[TRIBUNE] La Cour d’appel de Paris a confirmé la condamnation d’Eric Zemmour pour provocation à la haine envers les musulmans pour des propos tenus en 2014 dans le journal italien Corriere della Sera. Hosni Maati, avocat de l’association « Les Indivisibles », partie civile dans cette affaire, lui adresse cette lettre.

La Cour d’appel a parlé au nom du peuple français et confirmé qu’Eric Zemmour incite à la haine envers les musulmans. Ce même peuple qu’il dit représenter mieux que quiconque. La Cour d’appel a dit tout haut ce que le droit français dit tout aussi fort et confirmé à quel point ses propos, eux, sont bas.

A en croire ses déclarations intempestives et réitérées sur les femmes, les homosexuels, les associations anti-racistes, les Noirs, les Arabes, les Roms et les musulmans, j’imagine que mon frère Eric Zemmour me pense ironique quand je l’appelle ainsi. Et pourtant, je suis parfaitement sincère. Nous sommes frères car nous avons au moins la France en partage. Pas seulement les papiers, mais aussi les livres, les lettres et les poètes. Pas seulement le code pénal, mais aussi l’histoire et les philosophes. Si comme le disait Ernest Renan « l’homme n’est esclave ni de sa race, ni de sa langue ni de sa religion, ni du cours des fleuves, ni du cours des montagnes », il précisait néanmoins qu« une grande agrégation d’hommes saine d’esprit et chaude de coeur, crée une conscience morale qui s’appelle une nation ».

Mais comme dans toute famille nous avons un différend à régler. En effet, mon frère a décidé à la place de millions de concitoyens qu’il savait mieux qu’eux ce qu’ils pensent. Selon mon frère donc, avec les musulmans, nous aurions affaire à des colonisateurs, des envahisseurs et des admirateurs de l’horreur, des dissimulateurs et terroristes en puissance. Des personnes qui auraient la haine et qui attendraient seulement le bon moment pour prendre une revanche, qui rejettent le code civil et ne jurent que par le Coran….

La particularité de cette affaire qui vous vaut, Eric Zemmour, aujourd’hui, d’être condamné en appel pour incitation à la haine, est qu’en plus de l’association « Les Indivisibles » que j’ai défendu, d’autres associations notamment laïques, juives et musulmanes se sont également mobilisées. Pour elles, comme pour les musulmans, la décision de la Cour d’appel suffit amplement à leur plaisir.

A ce propos, permettez-moi de rappeler les mots du grand Benjamin Constant : « Les liens particuliers fortifient le lien général, au lieu de l’affaiblir. Dans la gradation des sentiments et des idées, on tient d’abord à sa famille, puis à sa cité, puis à sa province, puis à l’Etat.

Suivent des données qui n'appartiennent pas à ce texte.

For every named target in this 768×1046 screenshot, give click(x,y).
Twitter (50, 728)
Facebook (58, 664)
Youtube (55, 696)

Brisez les intermédiaires, vous n’aurez pas raccourci la chaîne, vous l’aurez détruite. Personnifiez la patrie sous tous les points, dans vos institutions locales, comme autant de miroirs fidèles (……) ».

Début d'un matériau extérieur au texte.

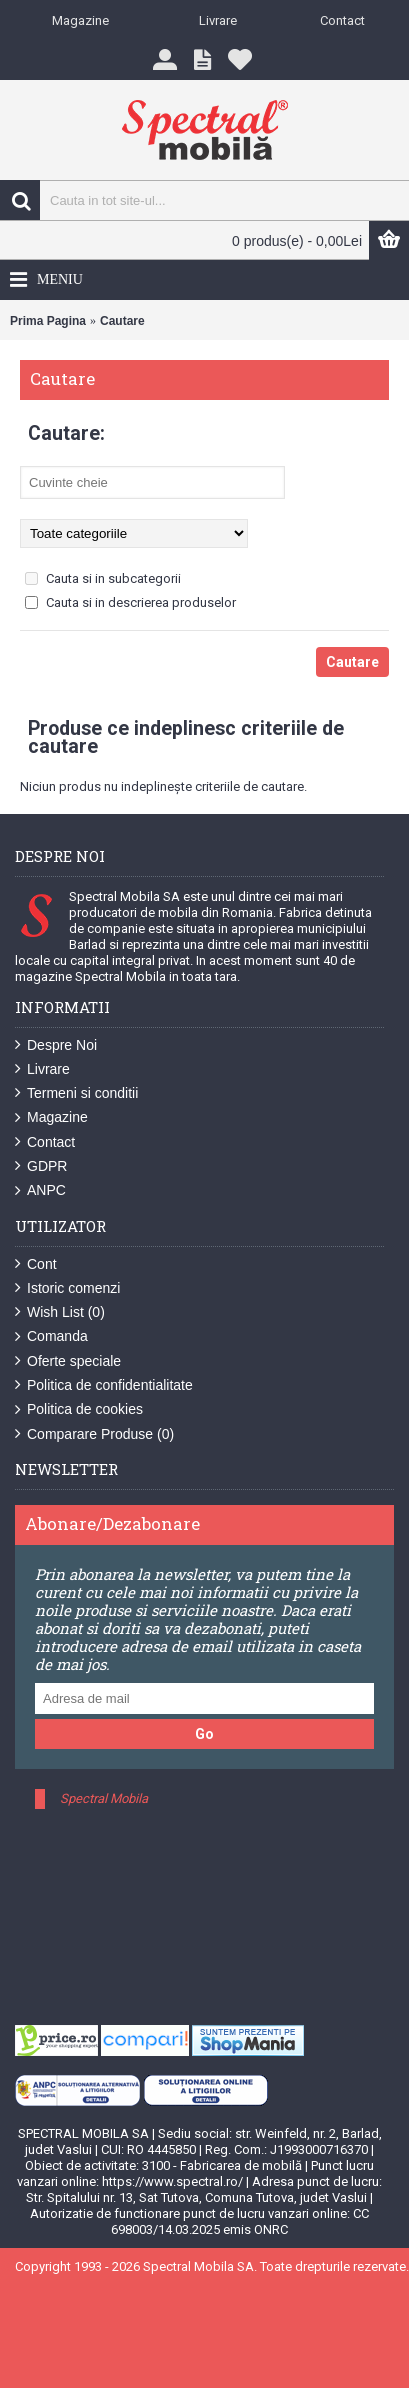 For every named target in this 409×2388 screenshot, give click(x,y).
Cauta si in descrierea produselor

Je ne vous ferai pas le cadeau d’alimenter votre haine. Je suis en paix, je veux faire société mais, évidemment, pas au détriment de ma dignité. La décision rendue par la Cour d’appel de Paris vient nous rappeler, à tous, la nécessité de préserver la démocratie même contre ceux qui s’imaginent en être les meilleurs garants, surtout en ces temps socialement compliqués, minés par des attaques terroristes.

La Cour d’appel n’a pas rendu une décision pour faire plaisir aux musulmans mais pour sanctionner des propos incitant à la haine contre eux et c’est tant mieux car telle est sa mission. Pourtant, il est à craindre qu’il se trouvera encore des personnes pour donner l’occasion à un récidiviste de s’exprimer de nouveau avec les risques que l’on sait. Maintenant, vous ne pouvez décemment plus dire « nous ne savions pas » ! Tant que nous y veillerons, ceux qui font le jeu de la division sont condamnés à l’échec et la République restera malgré tout une et indivisible.